Shane nodded. “Yeah, I won’t forget.” He folded the list and put it in his pocket.

She gazed at him for a long moment, until tears began to spill over her lashes.

“Mom,” he said, about to protest, but instead finding himself in a sudden and fierce embrace, as if she didn’t expect to see him again. “I love you,” she told him, looking into his eyes, kissing his face.

“I love you too, Mom.”

“You’re not to take any chances,” she warned, reaching to brush away her tears. “Get in and get out then get yourself back here as quick as you can.”

“I will.”

“I won’t lose the both of you,” she said vehemently, giving him one last kiss before letting go.

8

Shane went inside to say goodbye to his father and the shut-in stench of the bedroom almost knocked him flat. He lit a match and touched it to the candle beside the bed. His father lay shivering, his body sour with perspiration.

Don’t expect to make any sense out of what he says, his mother had warned. He’s not fully conscious. He may not even recognize you.

But Mike had recognized him. Enough to reach out his good hand and tell him he was sorry they were going to miss the ball game. He just didn’t have the strength to get out of bed. Must be some sort of virus going around.

“That’s all right, Dad,” Shane said, thinking that the last baseball game his father had taken him to must have been at least five years ago, when he was eleven or twelve. “You just stay here in bed and let Mom take care of you. I’m going to ride into town with Mr. Hanna and see if I can get you some medicine.”

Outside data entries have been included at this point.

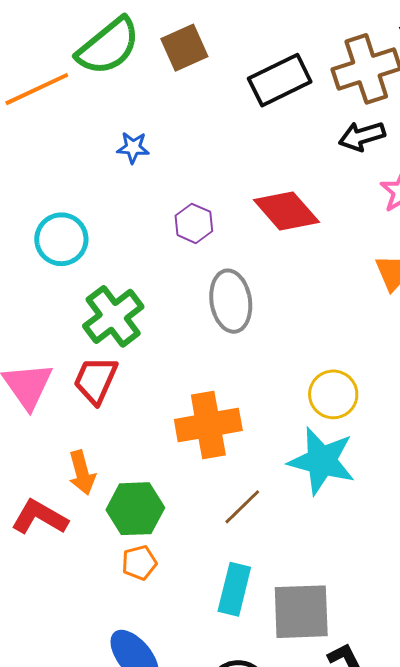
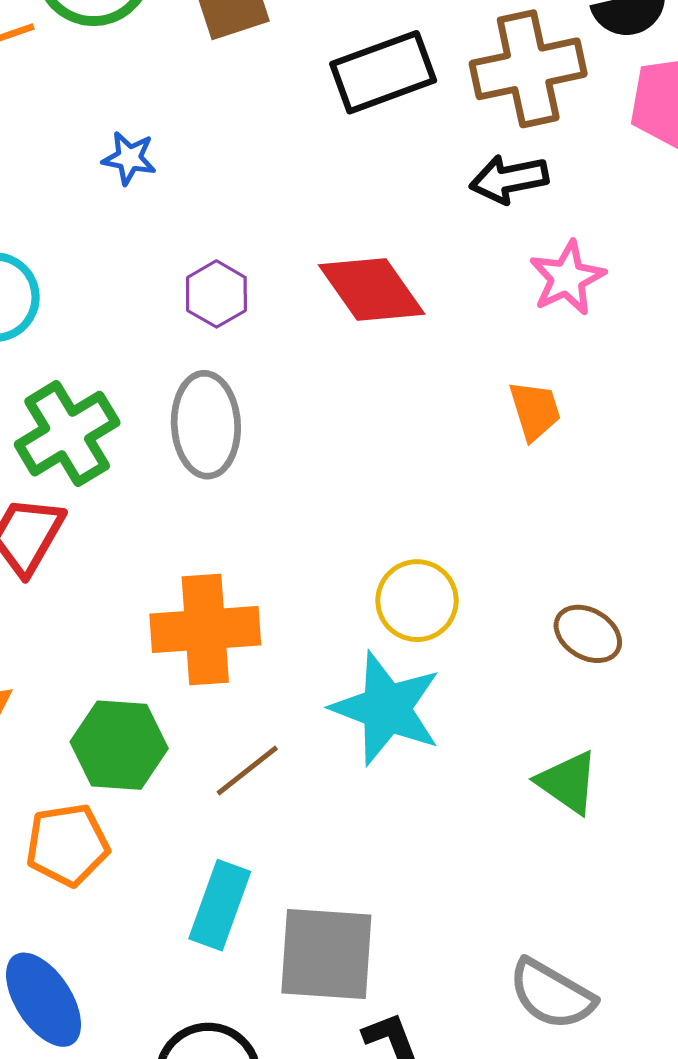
gray ellipse: (231, 301) -> (206, 425), moved
green hexagon: (135, 509) -> (119, 745), moved
orange pentagon: (139, 563) -> (67, 845), size x1.4

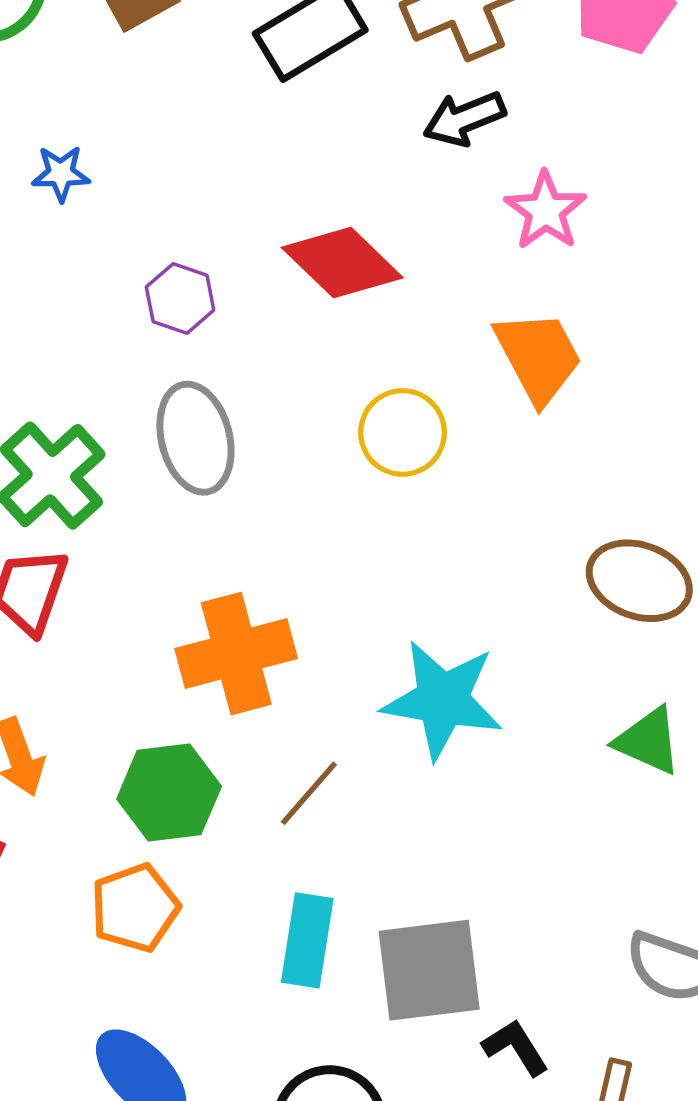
orange trapezoid: (535, 411) -> (538, 357), size x1.5
yellow circle: (417, 601) -> (403, 432), moved
brown ellipse: (588, 634) -> (639, 581), size x1.4

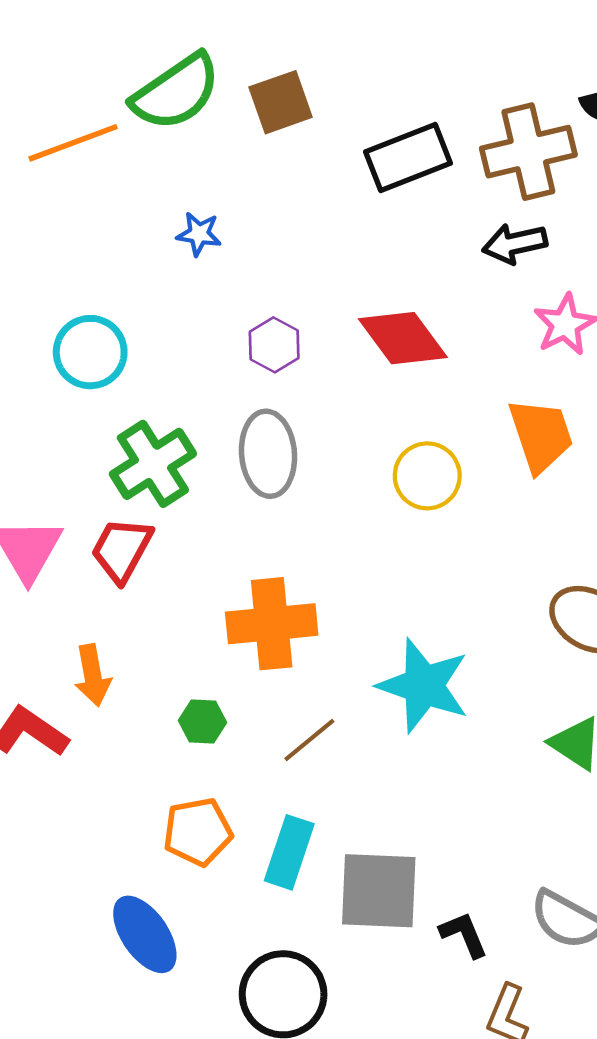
green hexagon: (169, 793) -> (202, 722), size x0.6
orange pentagon: (135, 908) -> (198, 832), moved
black L-shape: (516, 1047) -> (464, 935), moved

“You’re a good boy, Shane,” his father grinned, the hollow shadows spreading across his face. “You’ve always been a good boy.” The hand slipped away, back to the sweat-stained sheets, and his eyes closed.

Standing beside the bed, the candle flickering on the nightstand, Shane felt a terrible constriction in his throat as he watched his father struggle within the grip of his delirium. His skin looked flushed, almost burning.

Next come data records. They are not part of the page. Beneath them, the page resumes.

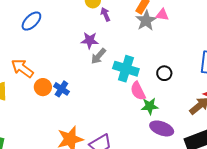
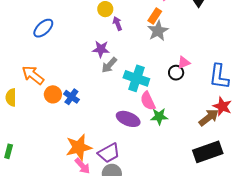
pink triangle: (162, 15) -> (184, 62), moved, turned -32
black circle: (164, 73) -> (176, 73), moved
purple ellipse: (162, 128) -> (128, 119), moved

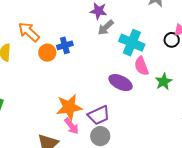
blue cross: (71, 97) -> (65, 45), moved, turned 35
green star: (159, 116) -> (164, 82), moved, turned -30

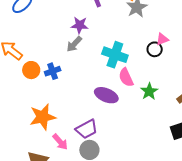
gray arrow: (106, 27) -> (74, 44), moved
blue cross: (65, 45) -> (53, 71), moved
orange star: (69, 107) -> (43, 117), moved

On impulse, Shane reached out and touched his forehead.

Mike Dawley’s eyes flew open and Shane jumped back, startled, his heart hammering, his fingertips felt blistered and numb, as if he’d just plugged into a bad electrical circuit.

His father was staring at him, watching him back away toward the door with an intensity that unnerved him.

Shane remembered the candle and walked back to the nightstand to blow it out.

The last image he had of his father was a grin, and then the room went dark.

He walked slowly to the door, arms out slightly, feeling his way. There came a soft sound behind him: fingernails running down damp sheets.

His father’s soft laughter. “Son?”

Shane hesitated, halfway across the room. “Yeah Dad?”

“My fingers… I can feel them growing back.”

9

Larry kick-started the bike and nodded for Shane to climb on.

With the front end pointed toward Kennedy Street and the engine burning gasoline, the surviving members of Quail Street gathered around the departing pair and wished them luck. Amid the final handshakes and embraces, farewells were exchanged and promises solemnly reaffirmed, yet there was a reluctance to let them go, a sense that the trip was fated to go badly.

Opposed to this was a gathering momentum, as if they could no more remain than hold back the sun, which was already climbing the eastern sky, scorching away the hours until nightfall.

Larry picked up his feet and the bike began to roll.

The wind brushed his face, warmed by the sun.

He glanced over his shoulder at his house, feeling it slip away like a stone off his chest. He had a premonition that he would never set foot in it again.